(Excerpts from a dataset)
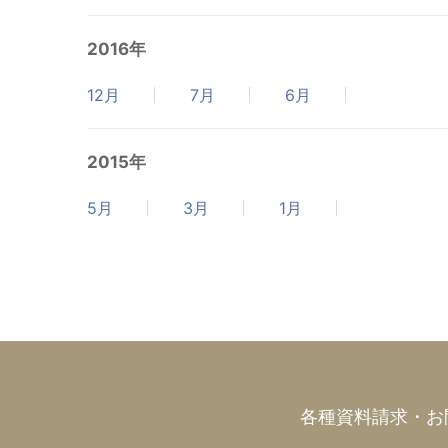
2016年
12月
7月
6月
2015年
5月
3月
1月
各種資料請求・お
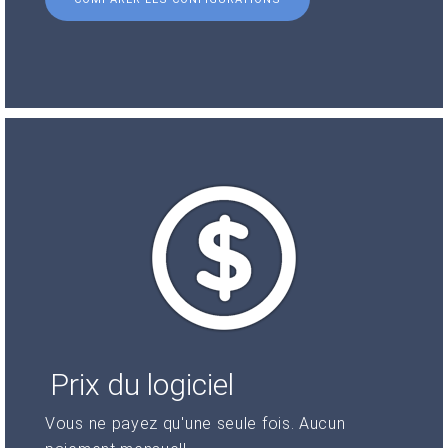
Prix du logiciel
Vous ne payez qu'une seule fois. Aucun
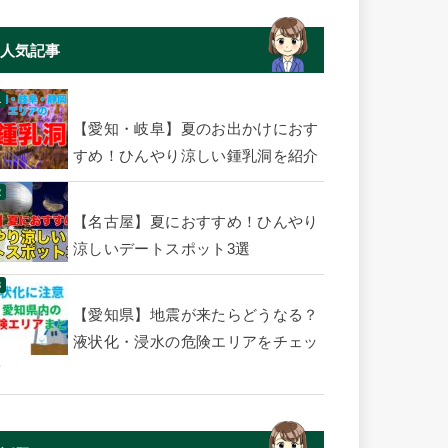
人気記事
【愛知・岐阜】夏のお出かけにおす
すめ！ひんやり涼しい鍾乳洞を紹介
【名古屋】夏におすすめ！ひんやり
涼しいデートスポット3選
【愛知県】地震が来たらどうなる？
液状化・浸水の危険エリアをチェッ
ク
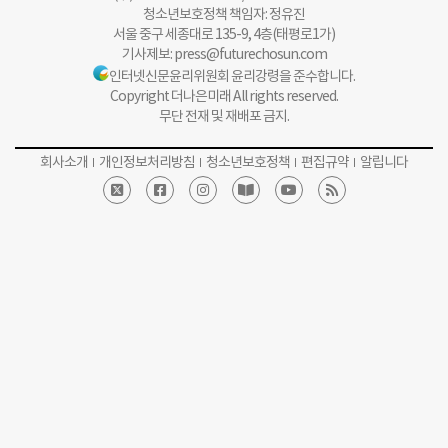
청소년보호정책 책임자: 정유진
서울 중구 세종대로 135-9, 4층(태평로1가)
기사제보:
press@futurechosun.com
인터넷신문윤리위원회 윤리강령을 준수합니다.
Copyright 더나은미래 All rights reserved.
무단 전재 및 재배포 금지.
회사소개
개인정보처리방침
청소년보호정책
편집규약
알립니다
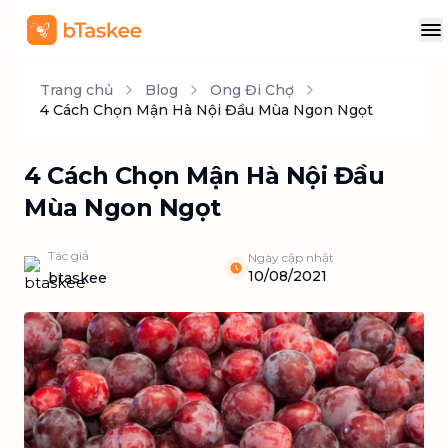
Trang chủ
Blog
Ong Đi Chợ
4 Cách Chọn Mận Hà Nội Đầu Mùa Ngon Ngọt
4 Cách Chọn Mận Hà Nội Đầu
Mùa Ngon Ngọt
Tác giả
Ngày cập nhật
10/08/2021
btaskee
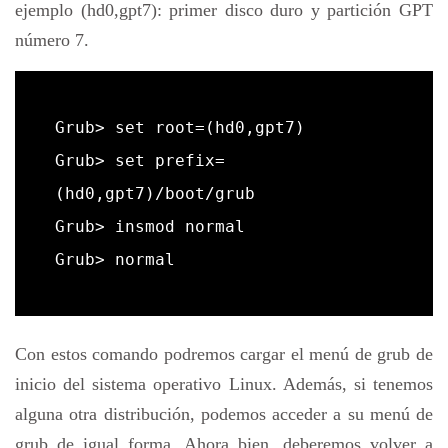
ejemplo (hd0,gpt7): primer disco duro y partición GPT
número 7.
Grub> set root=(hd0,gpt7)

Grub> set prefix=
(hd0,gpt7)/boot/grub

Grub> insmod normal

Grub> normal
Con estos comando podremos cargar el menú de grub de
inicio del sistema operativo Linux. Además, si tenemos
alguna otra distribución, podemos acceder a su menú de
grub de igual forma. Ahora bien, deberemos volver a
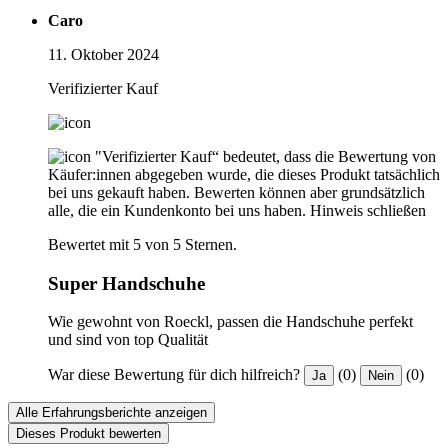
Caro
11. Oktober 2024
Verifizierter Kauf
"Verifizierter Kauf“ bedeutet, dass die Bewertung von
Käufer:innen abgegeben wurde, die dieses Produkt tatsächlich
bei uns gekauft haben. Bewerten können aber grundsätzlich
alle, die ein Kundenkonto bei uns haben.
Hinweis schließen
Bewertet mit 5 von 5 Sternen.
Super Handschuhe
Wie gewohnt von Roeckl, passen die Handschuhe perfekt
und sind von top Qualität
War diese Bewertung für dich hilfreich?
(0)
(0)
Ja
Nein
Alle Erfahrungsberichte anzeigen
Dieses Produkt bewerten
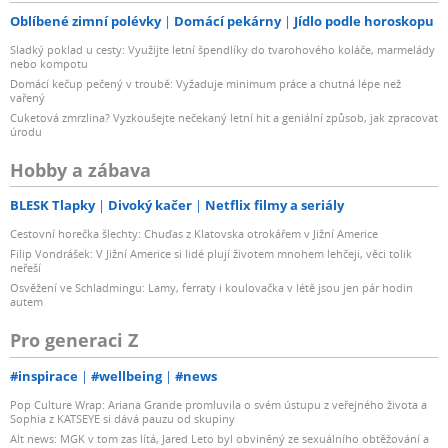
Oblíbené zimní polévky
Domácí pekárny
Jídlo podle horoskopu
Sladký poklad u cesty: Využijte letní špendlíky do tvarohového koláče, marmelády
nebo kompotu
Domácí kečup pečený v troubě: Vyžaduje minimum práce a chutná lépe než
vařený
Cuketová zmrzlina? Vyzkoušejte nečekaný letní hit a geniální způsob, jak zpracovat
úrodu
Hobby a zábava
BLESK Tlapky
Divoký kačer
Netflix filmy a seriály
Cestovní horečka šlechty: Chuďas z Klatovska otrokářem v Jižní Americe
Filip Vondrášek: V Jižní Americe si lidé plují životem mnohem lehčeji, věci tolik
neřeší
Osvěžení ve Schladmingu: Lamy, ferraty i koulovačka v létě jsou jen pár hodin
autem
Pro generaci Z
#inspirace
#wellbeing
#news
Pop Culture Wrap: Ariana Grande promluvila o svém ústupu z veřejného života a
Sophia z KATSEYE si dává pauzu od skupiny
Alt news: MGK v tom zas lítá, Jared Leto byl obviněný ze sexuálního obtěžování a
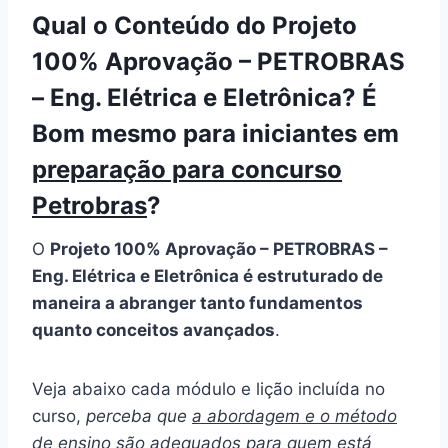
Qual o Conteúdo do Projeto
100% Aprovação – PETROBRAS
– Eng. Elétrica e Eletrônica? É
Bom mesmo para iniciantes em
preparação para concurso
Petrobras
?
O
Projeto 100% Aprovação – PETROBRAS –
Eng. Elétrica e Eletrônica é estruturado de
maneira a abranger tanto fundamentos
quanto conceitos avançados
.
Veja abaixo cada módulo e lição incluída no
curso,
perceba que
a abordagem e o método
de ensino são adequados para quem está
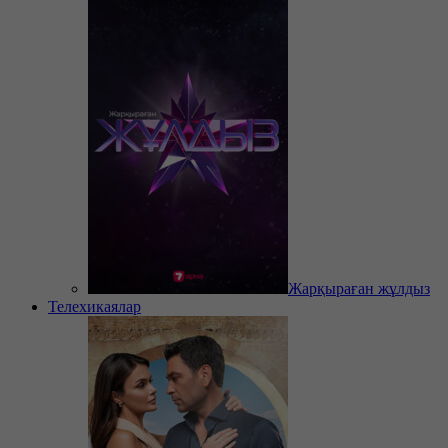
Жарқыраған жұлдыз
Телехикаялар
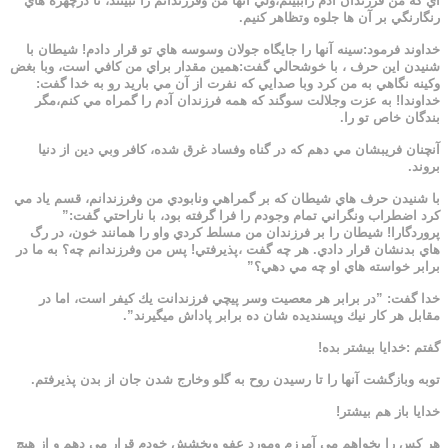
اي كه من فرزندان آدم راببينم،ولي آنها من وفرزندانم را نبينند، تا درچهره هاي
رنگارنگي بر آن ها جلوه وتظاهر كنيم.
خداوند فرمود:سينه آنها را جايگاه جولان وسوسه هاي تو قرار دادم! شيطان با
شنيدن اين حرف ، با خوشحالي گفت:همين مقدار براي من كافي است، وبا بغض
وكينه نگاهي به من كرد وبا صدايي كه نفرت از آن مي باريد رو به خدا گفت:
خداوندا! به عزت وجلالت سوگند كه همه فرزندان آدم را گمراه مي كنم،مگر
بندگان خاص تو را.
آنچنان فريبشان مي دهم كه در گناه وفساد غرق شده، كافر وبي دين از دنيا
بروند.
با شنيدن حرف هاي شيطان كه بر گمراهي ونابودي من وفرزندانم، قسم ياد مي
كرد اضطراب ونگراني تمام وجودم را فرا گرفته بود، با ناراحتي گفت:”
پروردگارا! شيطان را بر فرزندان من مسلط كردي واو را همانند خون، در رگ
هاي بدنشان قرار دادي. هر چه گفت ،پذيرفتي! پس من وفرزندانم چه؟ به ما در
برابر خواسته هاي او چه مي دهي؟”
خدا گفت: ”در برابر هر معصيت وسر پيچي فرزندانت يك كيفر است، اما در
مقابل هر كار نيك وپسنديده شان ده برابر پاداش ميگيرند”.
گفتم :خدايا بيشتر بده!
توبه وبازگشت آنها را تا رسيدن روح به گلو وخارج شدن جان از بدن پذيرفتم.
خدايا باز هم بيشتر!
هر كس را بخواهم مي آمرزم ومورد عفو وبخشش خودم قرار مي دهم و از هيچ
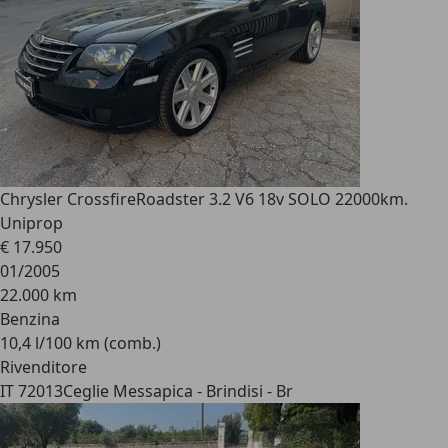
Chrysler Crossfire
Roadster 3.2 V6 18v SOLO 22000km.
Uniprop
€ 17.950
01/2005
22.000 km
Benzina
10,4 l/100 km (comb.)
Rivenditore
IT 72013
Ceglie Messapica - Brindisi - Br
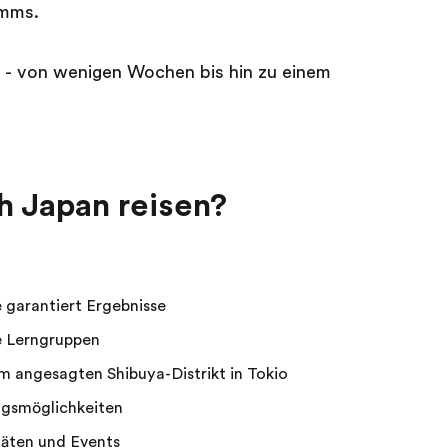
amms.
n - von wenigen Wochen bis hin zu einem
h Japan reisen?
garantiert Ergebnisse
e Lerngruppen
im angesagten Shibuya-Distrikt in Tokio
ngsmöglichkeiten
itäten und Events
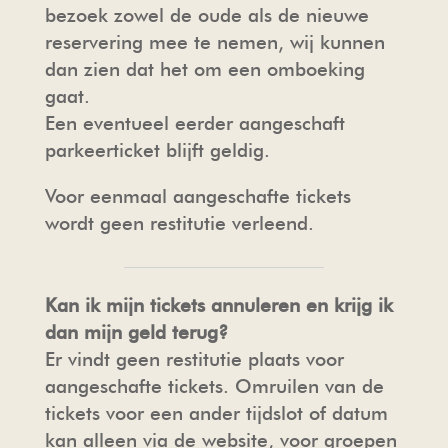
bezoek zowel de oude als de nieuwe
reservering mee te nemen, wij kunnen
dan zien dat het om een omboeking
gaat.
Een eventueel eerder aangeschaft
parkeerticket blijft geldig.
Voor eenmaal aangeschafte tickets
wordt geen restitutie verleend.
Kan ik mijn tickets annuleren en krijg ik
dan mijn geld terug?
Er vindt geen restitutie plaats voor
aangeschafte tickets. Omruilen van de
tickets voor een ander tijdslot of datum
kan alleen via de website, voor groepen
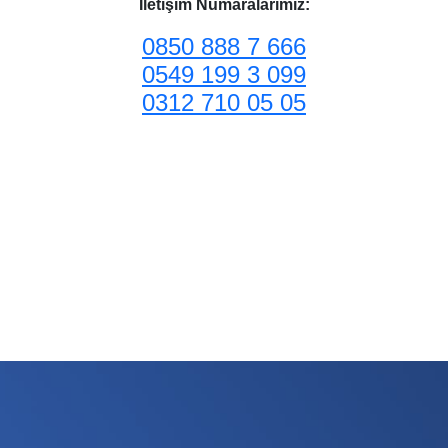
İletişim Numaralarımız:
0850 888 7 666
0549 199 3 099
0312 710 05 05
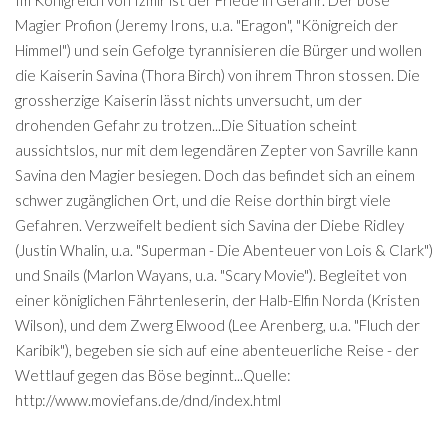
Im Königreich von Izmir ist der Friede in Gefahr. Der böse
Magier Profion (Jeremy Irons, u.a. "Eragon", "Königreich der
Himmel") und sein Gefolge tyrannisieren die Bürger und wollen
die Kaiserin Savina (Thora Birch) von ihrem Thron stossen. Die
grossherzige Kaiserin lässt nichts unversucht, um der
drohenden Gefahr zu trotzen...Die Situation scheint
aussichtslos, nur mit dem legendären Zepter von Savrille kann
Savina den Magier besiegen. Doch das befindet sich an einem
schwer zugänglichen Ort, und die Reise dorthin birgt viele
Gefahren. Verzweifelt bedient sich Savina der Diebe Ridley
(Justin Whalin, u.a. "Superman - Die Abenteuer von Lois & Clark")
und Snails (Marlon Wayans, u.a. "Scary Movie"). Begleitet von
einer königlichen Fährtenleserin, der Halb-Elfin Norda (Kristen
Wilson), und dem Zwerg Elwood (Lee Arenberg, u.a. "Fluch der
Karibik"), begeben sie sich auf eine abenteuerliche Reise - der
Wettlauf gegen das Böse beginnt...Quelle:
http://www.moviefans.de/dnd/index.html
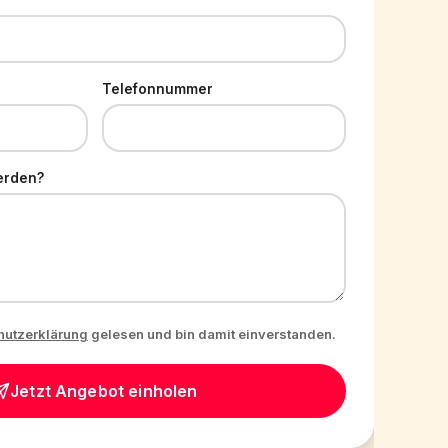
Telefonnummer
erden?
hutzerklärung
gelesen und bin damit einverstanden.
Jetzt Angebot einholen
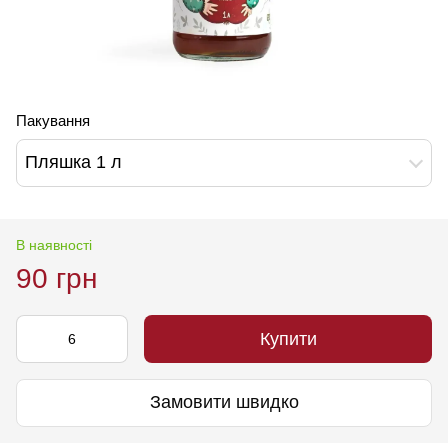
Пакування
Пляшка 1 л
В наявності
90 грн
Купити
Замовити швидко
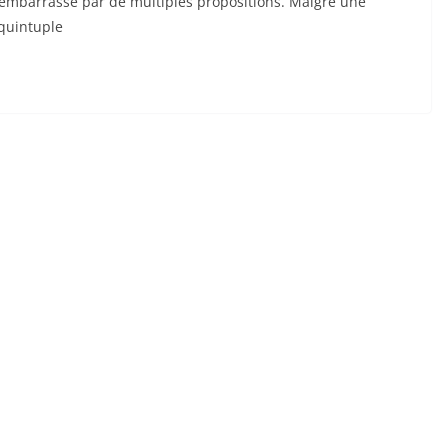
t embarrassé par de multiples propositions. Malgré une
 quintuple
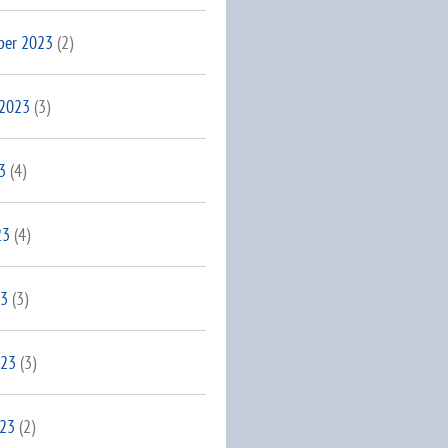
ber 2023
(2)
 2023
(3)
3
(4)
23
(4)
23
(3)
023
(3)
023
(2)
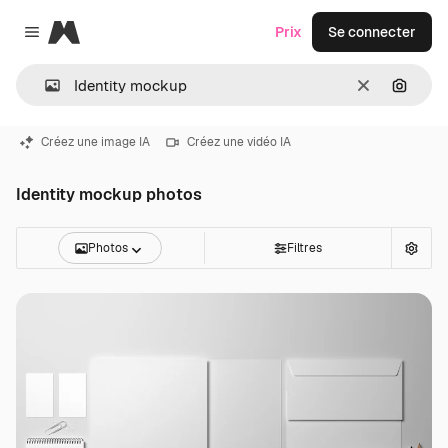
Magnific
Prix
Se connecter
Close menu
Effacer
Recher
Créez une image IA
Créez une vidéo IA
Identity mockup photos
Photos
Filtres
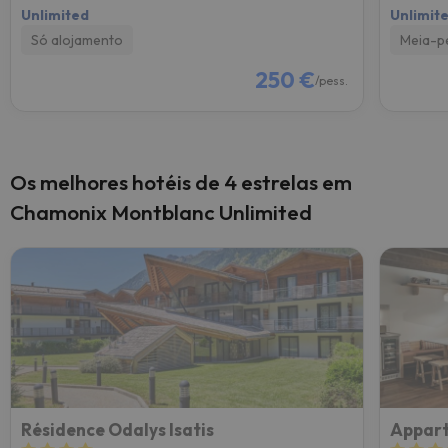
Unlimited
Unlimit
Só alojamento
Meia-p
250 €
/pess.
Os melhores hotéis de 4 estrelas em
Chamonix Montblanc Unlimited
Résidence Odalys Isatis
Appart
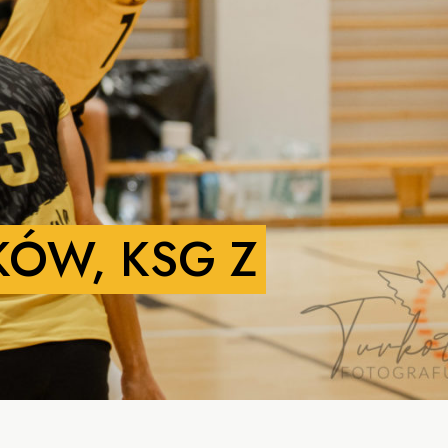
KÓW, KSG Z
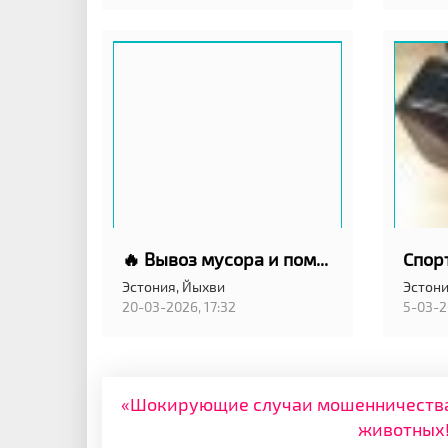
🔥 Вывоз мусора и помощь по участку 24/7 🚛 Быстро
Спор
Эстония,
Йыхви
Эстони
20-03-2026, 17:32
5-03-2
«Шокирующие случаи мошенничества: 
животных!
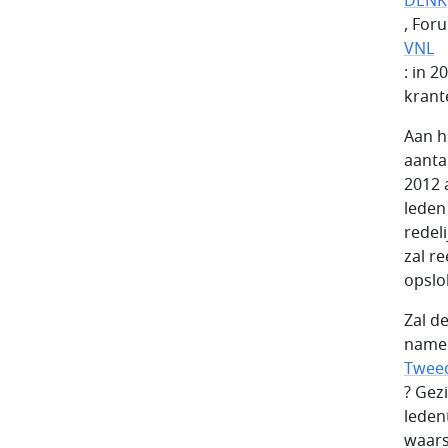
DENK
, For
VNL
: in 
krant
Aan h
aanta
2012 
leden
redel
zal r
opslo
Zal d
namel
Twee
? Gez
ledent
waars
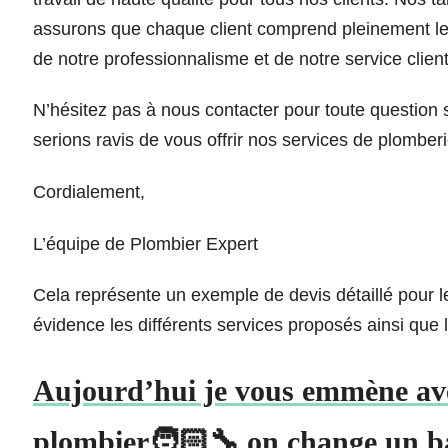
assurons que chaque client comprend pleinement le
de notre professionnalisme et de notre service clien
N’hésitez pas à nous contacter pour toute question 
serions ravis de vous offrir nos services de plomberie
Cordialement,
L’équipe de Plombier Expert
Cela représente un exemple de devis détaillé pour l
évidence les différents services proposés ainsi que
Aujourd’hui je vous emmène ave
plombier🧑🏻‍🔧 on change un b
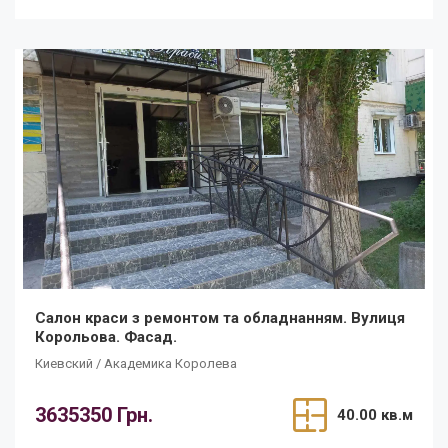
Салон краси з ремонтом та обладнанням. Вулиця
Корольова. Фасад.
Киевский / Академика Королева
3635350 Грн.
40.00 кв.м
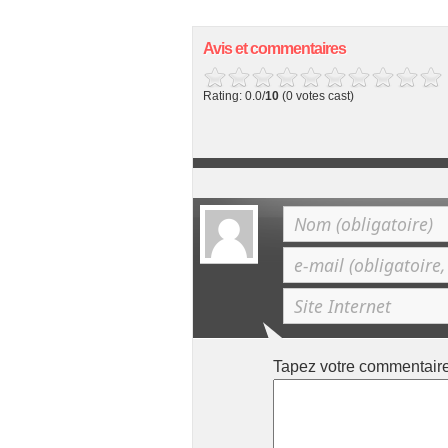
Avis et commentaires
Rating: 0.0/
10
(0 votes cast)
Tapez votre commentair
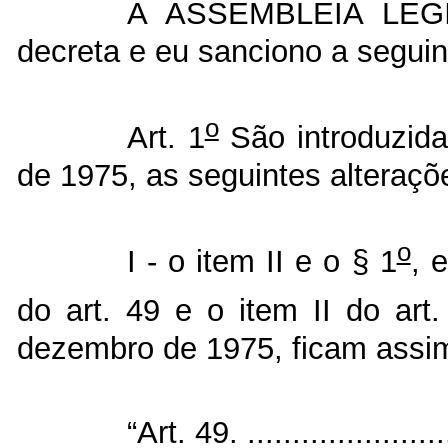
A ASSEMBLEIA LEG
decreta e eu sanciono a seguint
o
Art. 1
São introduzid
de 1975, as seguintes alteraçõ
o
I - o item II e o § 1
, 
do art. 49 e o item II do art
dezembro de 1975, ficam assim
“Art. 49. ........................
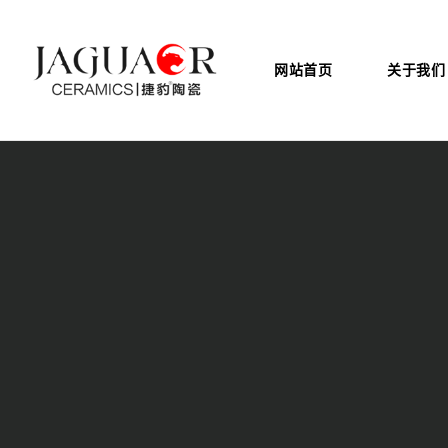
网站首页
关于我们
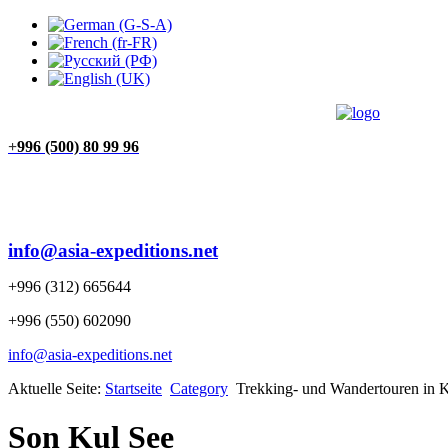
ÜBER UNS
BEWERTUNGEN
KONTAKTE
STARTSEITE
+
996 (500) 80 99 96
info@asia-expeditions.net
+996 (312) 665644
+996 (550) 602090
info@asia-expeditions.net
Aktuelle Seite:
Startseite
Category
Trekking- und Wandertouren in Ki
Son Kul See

Instructions for the task – Show every line in the entries above that contains the string "Projeto".

Solution for this exercise –
Qual o Conteúdo do Projeto
Projeto 100% Aprovação – PETROBRAS –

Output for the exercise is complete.